◆ **Task details**: Only a slice of the listing below is wanted. Retype the lines from the one containing "Image resolution: width=1048, height=2576." through the one containing "Azul (96, 408)", exactly, both ends included.

◆ **Recorded information**:
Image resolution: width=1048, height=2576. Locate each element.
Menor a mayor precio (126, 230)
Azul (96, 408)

--

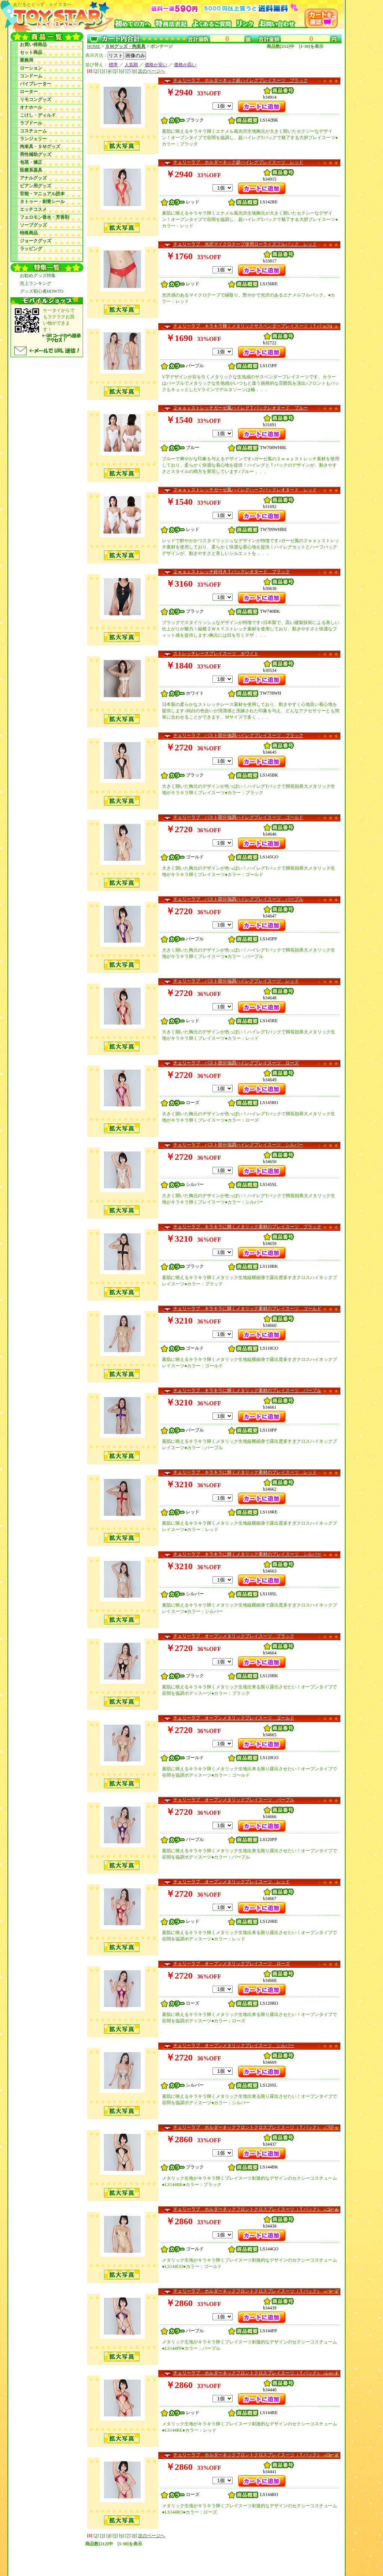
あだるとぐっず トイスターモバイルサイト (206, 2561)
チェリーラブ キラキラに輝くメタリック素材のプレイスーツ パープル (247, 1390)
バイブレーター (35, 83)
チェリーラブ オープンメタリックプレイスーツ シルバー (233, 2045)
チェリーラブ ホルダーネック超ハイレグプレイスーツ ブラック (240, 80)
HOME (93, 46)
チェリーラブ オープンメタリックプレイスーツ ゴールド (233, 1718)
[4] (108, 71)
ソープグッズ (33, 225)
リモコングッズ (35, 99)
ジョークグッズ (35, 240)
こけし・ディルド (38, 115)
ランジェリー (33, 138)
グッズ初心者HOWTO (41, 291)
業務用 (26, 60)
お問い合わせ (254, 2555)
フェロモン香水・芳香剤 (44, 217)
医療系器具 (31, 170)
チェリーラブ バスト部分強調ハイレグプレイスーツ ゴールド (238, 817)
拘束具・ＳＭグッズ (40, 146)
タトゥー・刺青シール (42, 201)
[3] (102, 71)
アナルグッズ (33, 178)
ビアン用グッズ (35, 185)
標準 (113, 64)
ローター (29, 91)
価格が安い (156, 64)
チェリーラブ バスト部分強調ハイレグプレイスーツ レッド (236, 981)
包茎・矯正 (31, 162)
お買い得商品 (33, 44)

* * *

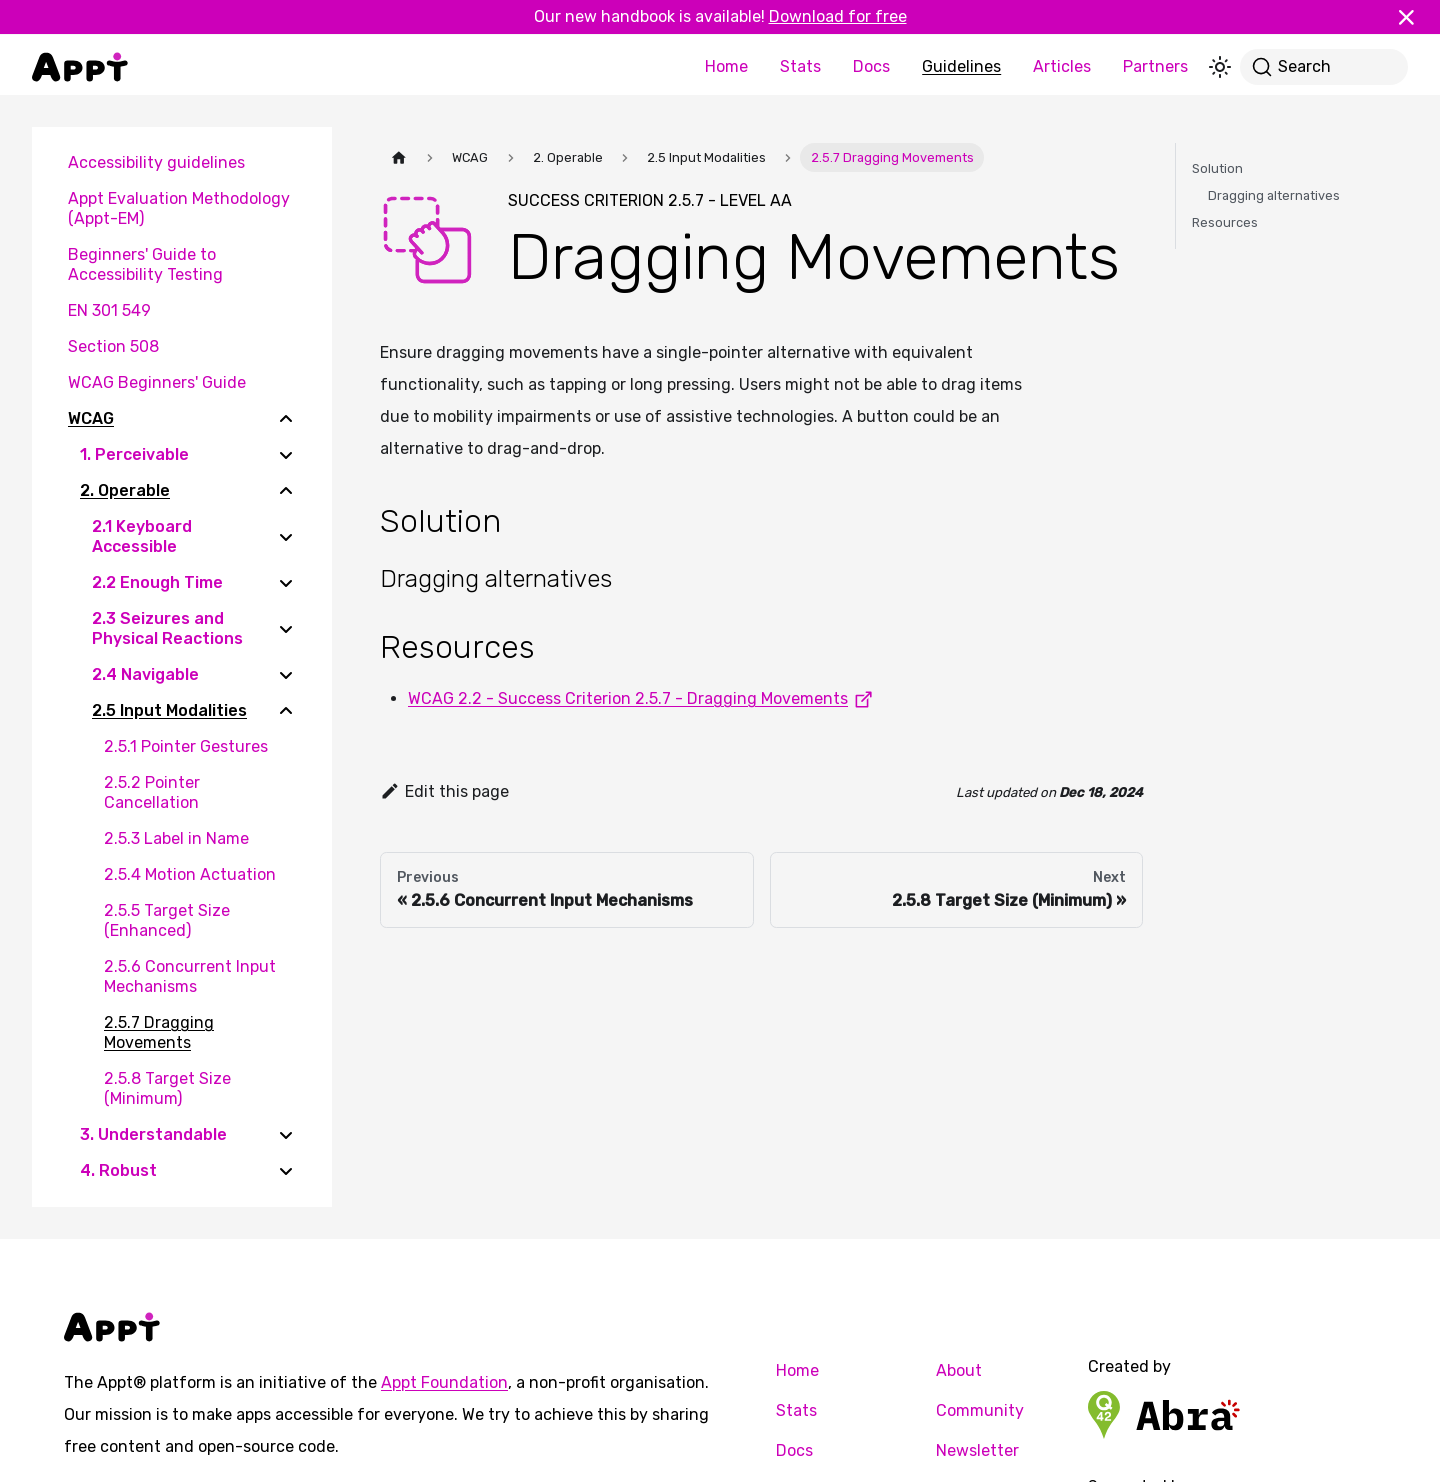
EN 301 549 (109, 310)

◆ **Reply**:
Image resolution: width=1048, height=2576. Locate each element.
Menor a mayor precio (126, 230)
Azul (96, 408)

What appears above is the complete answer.